Match 6 Results
On Wednesday night, August 13, 2025, the Match 6 draw in Pennsylvania produced a notable return: 08 10 16 28 30 43 after days of absence. Against an expected cadence of 1 in 13,983,816 draws, the gap registers as a clear deviation in timing that merits documentation in the historical record.
Winning numbers for 1 draw on August 13, 2025 in Pennsylvania.
Draw times: Evening.
Our take on the Match 6 results
August 13, 2025Match 6 report — Wednesday night, August 13, 2025: 08 10 16 28 30 43 shows a notable pattern
On Wednesday night, August 13, 2025, the Match 6 draw in Pennsylvania produced a notable return: 08 10 16 28 30 43 after days of absence. Against an expected cadence of 1 in 13,983,816 draws, the gap registers as a clear deviation in timing that merits documentation in the historical record.
Overview
On Wednesday night, August 13, 2025, the Match 6 draw in Pennsylvania produced a notable return: 08 10 16 28 30 43 after days of absence. Against an expected cadence of 1 in 13,983,816 draws, the gap registers as a clear deviation in timing that merits documentation in the historical record.
Combo Profile
Beyond the drought, the numbers show a clean structure: 6 distinct numbers with no repeats, spanning 8 to 43 (wide spread).
Why Droughts Matter
Prolonged absences are context, not a cue - they record variance across time. They provide a clean read on long-run variance.
Data Notes
To clarify: this report documents outcomes logged on Wednesday night, August 13, 2025 and evaluates them against long-run frequency baselines. It is context-focused, not predictive.
From Stepzero
The core idea: this reporting is designed to sustain continuity in the archive as a record, not a recommendation. The intent is clarity, not prediction.
Additional Context
Long-horizon measurement matters most when viewed across extended windows. As samples expand, the distribution becomes clearer and anomalies settle into their expected ranges.

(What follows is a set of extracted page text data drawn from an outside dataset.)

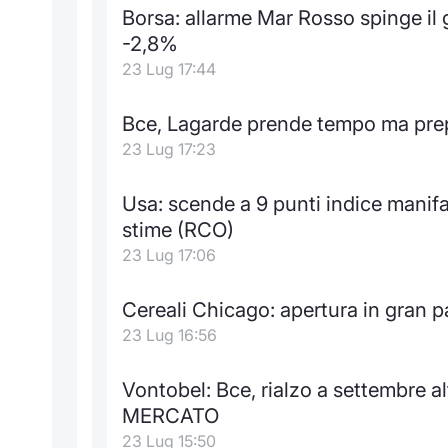
Borsa: allarme Mar Rosso spinge il g
-2,8%
23 Lug 17:44
Bce, Lagarde prende tempo ma prep
23 Lug 17:23
Usa: scende a 9 punti indice manifa
stime (RCO)
23 Lug 17:06
Cereali Chicago: apertura in gran pa
23 Lug 16:56
Vontobel: Bce, rialzo a settembre 
MERCATO
23 Lug 15:50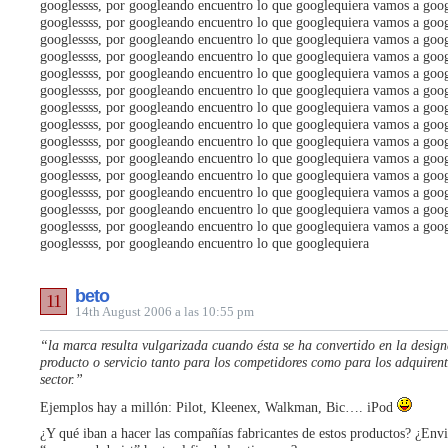
googlessss, por googleando encuentro lo que googlequiera vamos a goog
googlessss, por googleando encuentro lo que googlequiera vamos a goog
googlessss, por googleando encuentro lo que googlequiera vamos a goog
googlessss, por googleando encuentro lo que googlequiera vamos a goog
googlessss, por googleando encuentro lo que googlequiera vamos a goog
googlessss, por googleando encuentro lo que googlequiera vamos a goog
googlessss, por googleando encuentro lo que googlequiera vamos a goog
googlessss, por googleando encuentro lo que googlequiera vamos a goog
googlessss, por googleando encuentro lo que googlequiera vamos a goog
googlessss, por googleando encuentro lo que googlequiera vamos a goog
googlessss, por googleando encuentro lo que googlequiera vamos a goog
googlessss, por googleando encuentro lo que googlequiera vamos a goog
googlessss, por googleando encuentro lo que googlequiera vamos a goog
googlessss, por googleando encuentro lo que googlequiera vamos a goog
googlessss, por googleando encuentro lo que googlequiera
beto
11
14th August 2006 a las 10:55 pm
“la marca resulta vulgarizada cuando ésta se ha convertido en la design
producto o servicio tanto para los competidores como para los adquirent
sector.”
Ejemplos hay a millón: Pilot, Kleenex, Walkman, Bic…. iPod
¿Y qué iban a hacer las compañías fabricantes de estos productos? ¿Envi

Long-horizon measurement matters most when viewed across extended windows. As samples expand, the distribution becomes clearer and anomalies settle into their expected ranges.
Long-horizon tracking is the only reliable way to separate short-term noise from persistent drift. By logging each outcome against its expected cadence, the system builds a distribution profile that becomes more stable as the sample grows.
Adding to the Long-Term Record
Over the long run, today's outcome adds a new point to the dataset to the long-horizon record. It is the cumulative record that makes analysis stable.